I gritted my teeth. “Penelope, your mother needs help, and you need to get that little girl out of here! She’s seen enough!”

As if she were on my side and listening, Callista’s body sagged in Dorian’s arms. Penelope’s eyes were wild with indecision, and I pressured her to listen.

“Go,” I whispered. “Dorian said it should be any minute now.” I pointed at Cyrus. “But your mother may not have that much time.”

“Goddess.” She moaned. “Stan is going to kill me when he finds out.”

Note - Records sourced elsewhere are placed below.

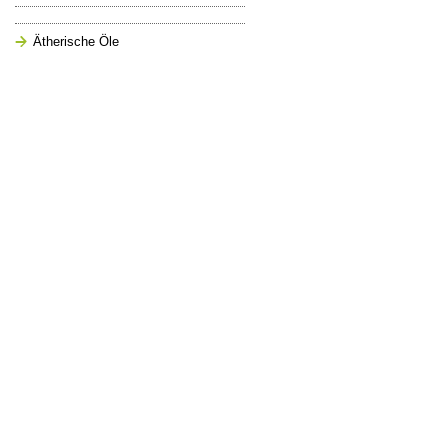
Ätherische Öle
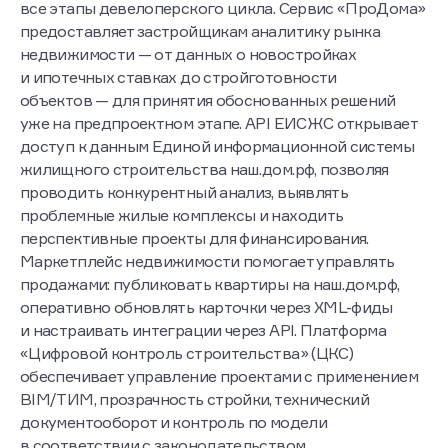
все этапы девелоперского цикла. Сервис «ПроДома»
предоставляет застройщикам аналитику рынка
недвижимости — от данных о новостройках
и ипотечных ставках до стройготовности
объектов — для принятия обоснованных решений
уже на предпроектном этапе. API ЕИСЖС открывает
доступ к данным Единой информационной системы
жилищного строительства наш.дом.рф, позволяя
проводить конкурентный анализ, выявлять
проблемные жилые комплексы и находить
перспективные проекты для финансирования.
Маркетплейс недвижимости помогает управлять
продажами: публиковать квартиры на наш.дом.рф,
оперативно обновлять карточки через XML-фиды
и настраивать интеграции через API. Платформа
«Цифровой контроль строительства» (ЦКС)
обеспечивает управление проектами с применением
BIM/ТИМ, прозрачность стройки, технический
документооборот и контроль по модели
в соответствии с законодательством.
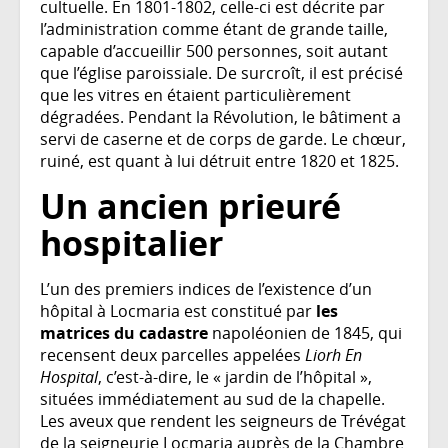
cultuelle. En 1801-1802, celle-ci est décrite par
l’administration comme étant de grande taille,
capable d’accueillir 500 personnes, soit autant
que l’église paroissiale. De surcroît, il est précisé
que les vitres en étaient particulièrement
dégradées. Pendant la Révolution, le bâtiment a
servi de caserne et de corps de garde. Le chœur,
ruiné, est quant à lui détruit entre 1820 et 1825.
Un ancien prieuré
hospitalier
L’un des premiers indices de l’existence d’un
hôpital à Locmaria est constitué par
les
matrices du cadastre
napoléonien de 1845, qui
recensent deux parcelles appelées
Liorh En
Hospital
, c’est-à-dire, le « jardin de l’hôpital »,
situées immédiatement au sud de la chapelle.
Les aveux que rendent les seigneurs de Trévégat
de la seigneurie Locmaria auprès de la Chambre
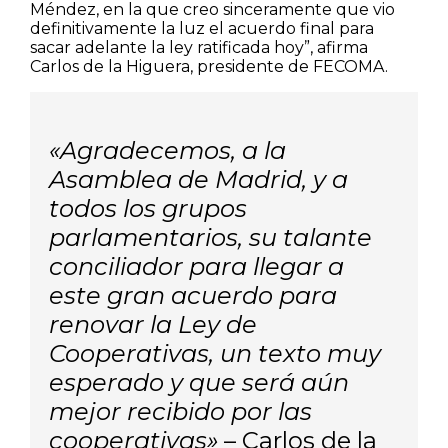
Méndez, en la que creo sinceramente que vio
definitivamente la luz el acuerdo final para
sacar adelante la ley ratificada hoy”, afirma
Carlos de la Higuera, presidente de FECOMA.
«Agradecemos, a la
Asamblea de Madrid, y a
todos los grupos
parlamentarios, su talante
conciliador para llegar a
este gran acuerdo para
renovar la Ley de
Cooperativas, un texto muy
esperado y que será aún
mejor recibido por las
cooperativas»
– Carlos de la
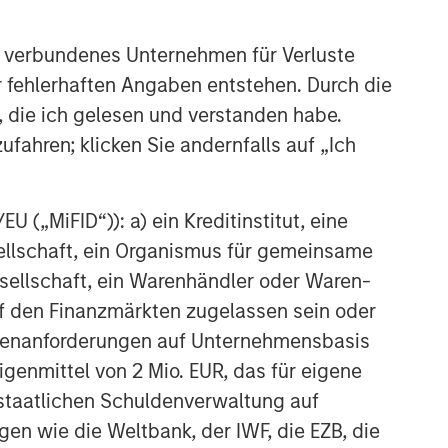
 verbundenes Unternehmen für Verluste
er fehlerhaften Angaben entstehen. Durch die
, die ich gelesen und verstanden habe.
ufahren; klicken Sie andernfalls auf „Ich
 („MiFID“)): a) ein Kreditinstitut, eine
sellschaft, ein Organismus für gemeinsame
ellschaft, ein Warenhändler oder Waren-
 auf den Finanzmärkten zugelassen sein oder
ößenanforderungen auf Unternehmensbasis
Eigenmittel von 2 Mio. EUR, das für eigene
r staatlichen Schuldenverwaltung auf
gen wie die Weltbank, der IWF, die EZB, die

“Better him than one of these masked assholes,” I replied.

We did an exchange, Eleni to me, and Callista to Penelope, so Dorian could carry Cyrus’s body to behind the wall.

“I’ll send someone for you,” Penelope promised, and Dorian volunteered readily.

“In the meantime,” he said, handing me one of his daggers, “tungsten all the way through.”